Op een plattegrond van Den Haag blijkt dat Schallenberg rechtstreeks in de richting van het huis van de heer X liep. De politie deed echter niets met deze aanwijzingen. De heer X leefde nog een paar jaar in Den Haag en verhuisde toen naar een villadorp. Zijn spionagedienst werd opgerold en Sweerts werd uitgeleverd aan België waar in Luik nog een doodvonnis op hem lag te wachten.

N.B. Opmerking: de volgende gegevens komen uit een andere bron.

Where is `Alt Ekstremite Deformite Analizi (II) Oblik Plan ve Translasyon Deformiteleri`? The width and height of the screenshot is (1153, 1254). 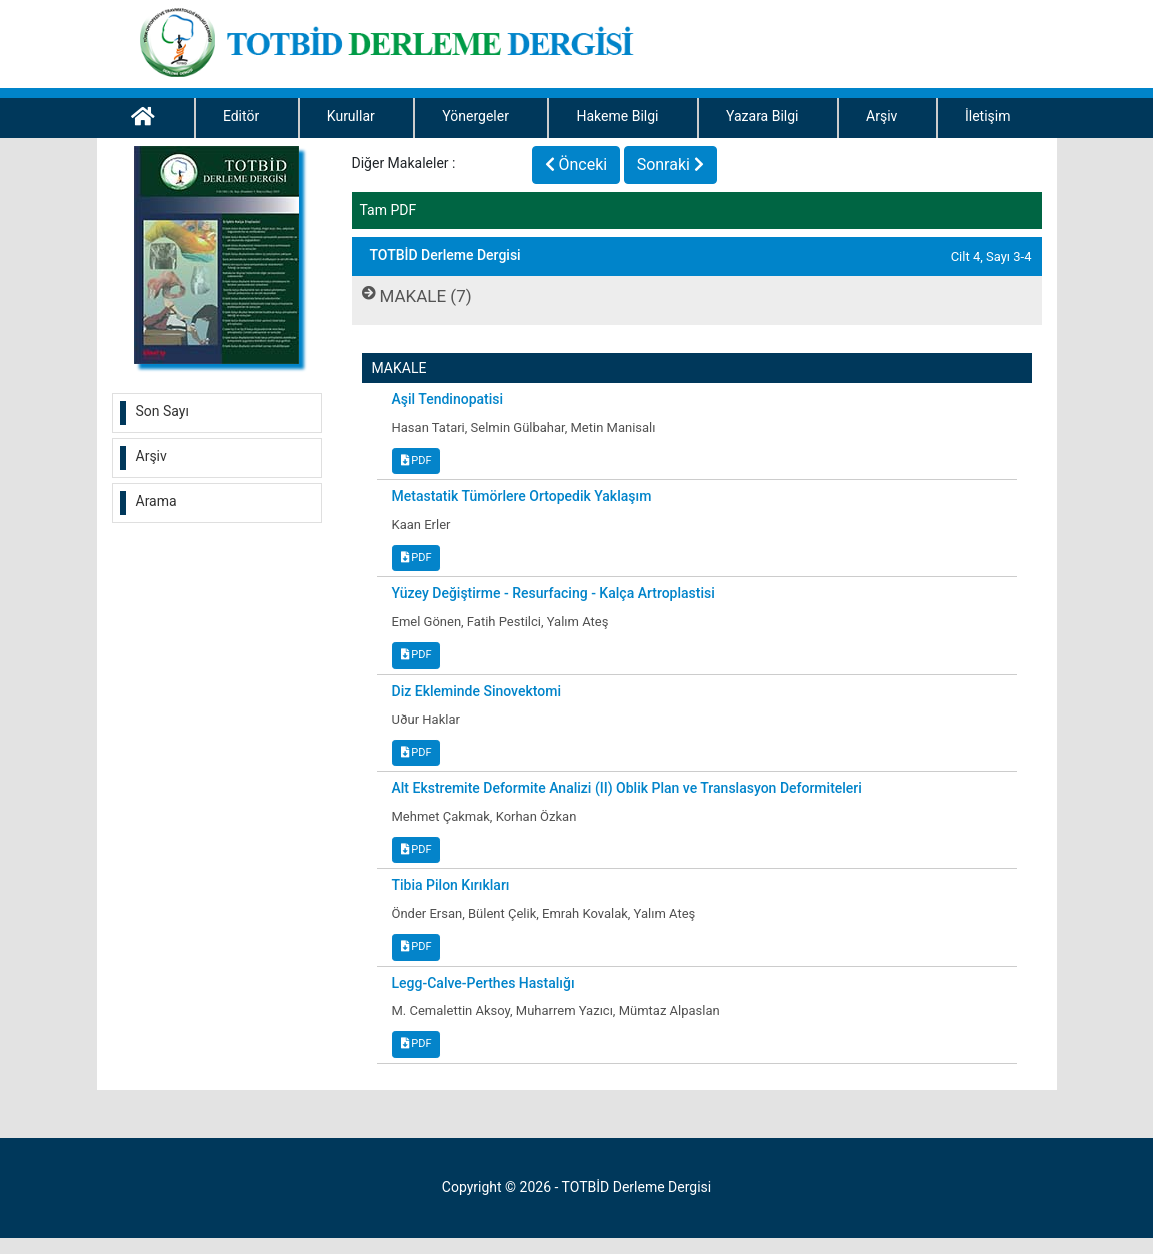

De poet van Mucke kwam niet boven water, Mucke zelf, die in 1949 nog in Venetië woonde, liet ook nooit meer iets van zich horen. In 1952 kwam de zaak nog een keer in behandeling bij de vaste commissie voor privaat- en strafrecht uit de Tweede Kamer. Men concludeerde toen dat een onderzoek geen zin meer had, omdat de meeste sporen al waren uitgewist. De zaak-Schallenberg bleef duister en men kan slechts gissen naar het waarom. Wist de Utrechtse bezitter van de effecten dat Schallenberg contact had opgenomen met de rijkspolitie? Wist Schallenberg te veel en bestond de kans dat hij zou doorslaan en vertellen over de praktijken van ex-illegale groeperingen, over enkele oud-politiemensen die zich als goed voordeden maar toch de Duitsers namen en adressen in handen hadden gespeeld? Ook nu nog zijn de betrokkenen zwijgzaam en bleef de politie bij de conclusie: dood door verdrinking.